Because only the text is wanted, repeat the records below exactly and omit the pictures.

(Collected data)
──────

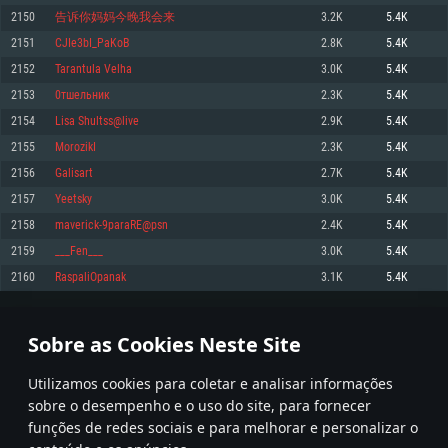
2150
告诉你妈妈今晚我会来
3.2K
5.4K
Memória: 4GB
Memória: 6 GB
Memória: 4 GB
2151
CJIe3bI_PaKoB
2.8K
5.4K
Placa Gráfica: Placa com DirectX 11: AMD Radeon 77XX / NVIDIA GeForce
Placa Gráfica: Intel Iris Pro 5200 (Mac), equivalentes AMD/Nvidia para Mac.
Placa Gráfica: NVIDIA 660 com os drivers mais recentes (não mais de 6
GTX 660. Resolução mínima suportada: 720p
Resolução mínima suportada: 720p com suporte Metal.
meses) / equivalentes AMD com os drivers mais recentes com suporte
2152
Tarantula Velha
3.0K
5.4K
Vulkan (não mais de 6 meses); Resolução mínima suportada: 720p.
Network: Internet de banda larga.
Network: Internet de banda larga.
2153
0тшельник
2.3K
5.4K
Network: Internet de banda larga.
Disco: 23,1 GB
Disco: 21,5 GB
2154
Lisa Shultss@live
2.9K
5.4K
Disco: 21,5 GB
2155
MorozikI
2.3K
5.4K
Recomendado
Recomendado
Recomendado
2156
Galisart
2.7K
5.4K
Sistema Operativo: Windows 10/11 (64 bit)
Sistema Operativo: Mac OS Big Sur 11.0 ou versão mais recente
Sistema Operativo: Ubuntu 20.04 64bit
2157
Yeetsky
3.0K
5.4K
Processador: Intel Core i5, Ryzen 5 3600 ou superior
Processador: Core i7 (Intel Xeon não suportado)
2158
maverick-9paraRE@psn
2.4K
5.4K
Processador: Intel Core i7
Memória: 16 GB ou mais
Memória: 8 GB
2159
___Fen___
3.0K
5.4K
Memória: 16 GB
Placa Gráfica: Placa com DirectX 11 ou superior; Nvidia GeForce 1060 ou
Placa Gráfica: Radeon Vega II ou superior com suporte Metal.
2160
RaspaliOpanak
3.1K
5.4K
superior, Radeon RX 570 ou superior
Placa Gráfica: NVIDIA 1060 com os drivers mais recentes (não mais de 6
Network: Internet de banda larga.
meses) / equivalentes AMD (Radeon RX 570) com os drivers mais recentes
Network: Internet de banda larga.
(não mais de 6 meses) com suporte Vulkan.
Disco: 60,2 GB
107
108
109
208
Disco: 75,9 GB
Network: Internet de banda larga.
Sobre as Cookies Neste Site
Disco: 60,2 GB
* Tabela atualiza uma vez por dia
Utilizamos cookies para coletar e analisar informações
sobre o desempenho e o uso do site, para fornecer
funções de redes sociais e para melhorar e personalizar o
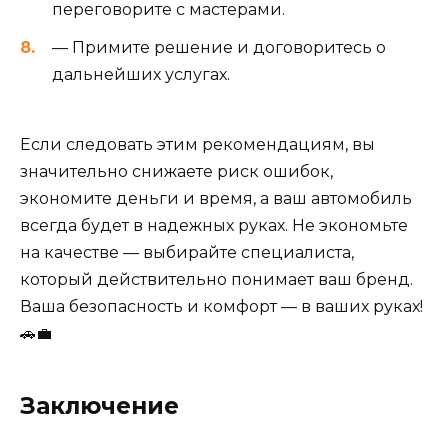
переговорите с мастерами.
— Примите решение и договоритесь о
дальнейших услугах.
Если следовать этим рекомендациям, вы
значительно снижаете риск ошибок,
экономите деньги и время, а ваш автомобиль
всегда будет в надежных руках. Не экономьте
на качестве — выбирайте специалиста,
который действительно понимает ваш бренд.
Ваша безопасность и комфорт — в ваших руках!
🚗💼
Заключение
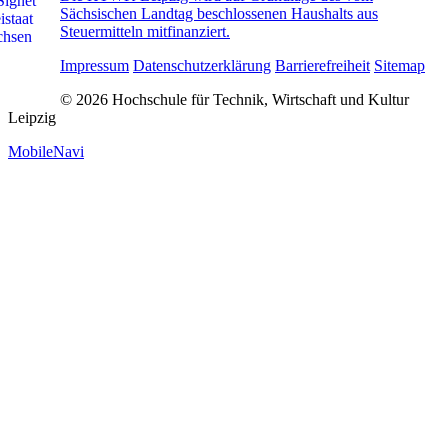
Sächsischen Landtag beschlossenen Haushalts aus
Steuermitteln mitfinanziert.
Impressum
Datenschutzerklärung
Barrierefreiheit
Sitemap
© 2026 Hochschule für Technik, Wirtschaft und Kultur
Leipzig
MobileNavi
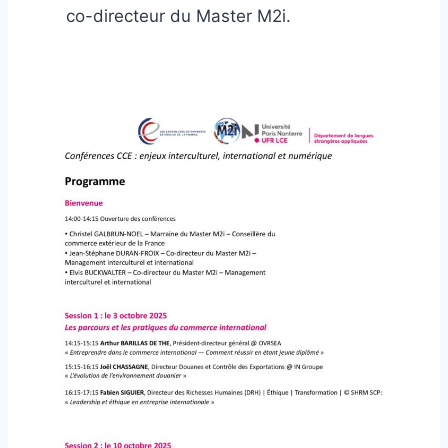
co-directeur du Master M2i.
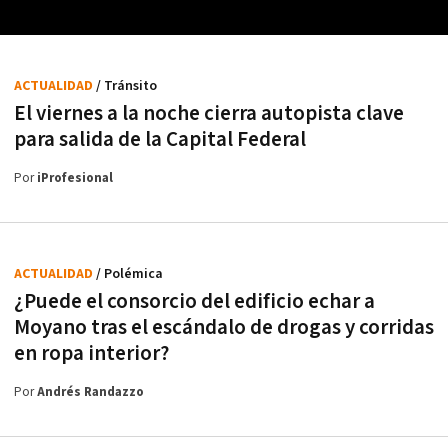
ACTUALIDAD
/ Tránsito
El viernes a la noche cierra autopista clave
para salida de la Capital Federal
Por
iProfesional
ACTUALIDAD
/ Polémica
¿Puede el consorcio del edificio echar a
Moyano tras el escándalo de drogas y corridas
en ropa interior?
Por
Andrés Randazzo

──────

- _RESULT OF THIS EXERCISE_
2150
告诉你妈妈今晚我会来
3.2K
5.4K
Memória: 4GB
Memória: 6 GB
Memória: 4 GB
2151
CJIe3bI_PaKoB
2.8K
5.4K
Placa Gráfica: Placa com DirectX 11: AMD Radeon 77XX / NVIDIA GeForce
Placa Gráfica: Intel Iris Pro 5200 (Mac), equivalentes AMD/Nvidia para Mac.
Placa Gráfica: NVIDIA 660 com os drivers mais recentes (não mais de 6
GTX 660. Resolução mínima suportada: 720p
Resolução mínima suportada: 720p com suporte Metal.
meses) / equivalentes AMD com os drivers mais recentes com suporte
2152
Tarantula Velha
3.0K
5.4K
Vulkan (não mais de 6 meses); Resolução mínima suportada: 720p.
Network: Internet de banda larga.
Network: Internet de banda larga.
2153
0тшельник
2.3K
5.4K
Network: Internet de banda larga.
Disco: 23,1 GB
Disco: 21,5 GB
2154
Lisa Shultss@live
2.9K
5.4K
Disco: 21,5 GB
2155
MorozikI
2.3K
5.4K
Recomendado
Recomendado
Recomendado
2156
Galisart
2.7K
5.4K
Sistema Operativo: Windows 10/11 (64 bit)
Sistema Operativo: Mac OS Big Sur 11.0 ou versão mais recente
Sistema Operativo: Ubuntu 20.04 64bit
2157
Yeetsky
3.0K
5.4K
Processador: Intel Core i5, Ryzen 5 3600 ou superior
Processador: Core i7 (Intel Xeon não suportado)
2158
maverick-9paraRE@psn
2.4K
5.4K
Processador: Intel Core i7
Memória: 16 GB ou mais
Memória: 8 GB
2159
___Fen___
3.0K
5.4K
Memória: 16 GB
Placa Gráfica: Placa com DirectX 11 ou superior; Nvidia GeForce 1060 ou
Placa Gráfica: Radeon Vega II ou superior com suporte Metal.
2160
RaspaliOpanak
3.1K
5.4K
superior, Radeon RX 570 ou superior
Placa Gráfica: NVIDIA 1060 com os drivers mais recentes (não mais de 6
Network: Internet de banda larga.
meses) / equivalentes AMD (Radeon RX 570) com os drivers mais recentes
Network: Internet de banda larga.
(não mais de 6 meses) com suporte Vulkan.
Disco: 60,2 GB
107
108
109
208
Disco: 75,9 GB
Network: Internet de banda larga.
Sobre as Cookies Neste Site
Disco: 60,2 GB
* Tabela atualiza uma vez por dia
Utilizamos cookies para coletar e analisar informações
sobre o desempenho e o uso do site, para fornecer
funções de redes sociais e para melhorar e personalizar o
переговорите с мастерами.
— Примите решение и договоритесь о
дальнейших услугах.
Если следовать этим рекомендациям, вы
значительно снижаете риск ошибок,
экономите деньги и время, а ваш автомобиль
всегда будет в надежных руках. Не экономьте
на качестве — выбирайте специалиста,
который действительно понимает ваш бренд.
Ваша безопасность и комфорт — в ваших руках!
🚗💼
Заключение
Sächsischen Landtag beschlossenen Haushalts aus
Steuermitteln mitfinanziert.
Impressum
Datenschutzerklärung
Barrierefreiheit
Sitemap
© 2026 Hochschule für Technik, Wirtschaft und Kultur
Leipzig
MobileNavi
co-directeur du Master M2i.
ACTUALIDAD
/ Tránsito
El viernes a la noche cierra autopista clave
para salida de la Capital Federal
Por
iProfesional
ACTUALIDAD
/ Polémica
¿Puede el consorcio del edificio echar a
Moyano tras el escándalo de drogas y corridas
en ropa interior?
Por
Andrés Randazzo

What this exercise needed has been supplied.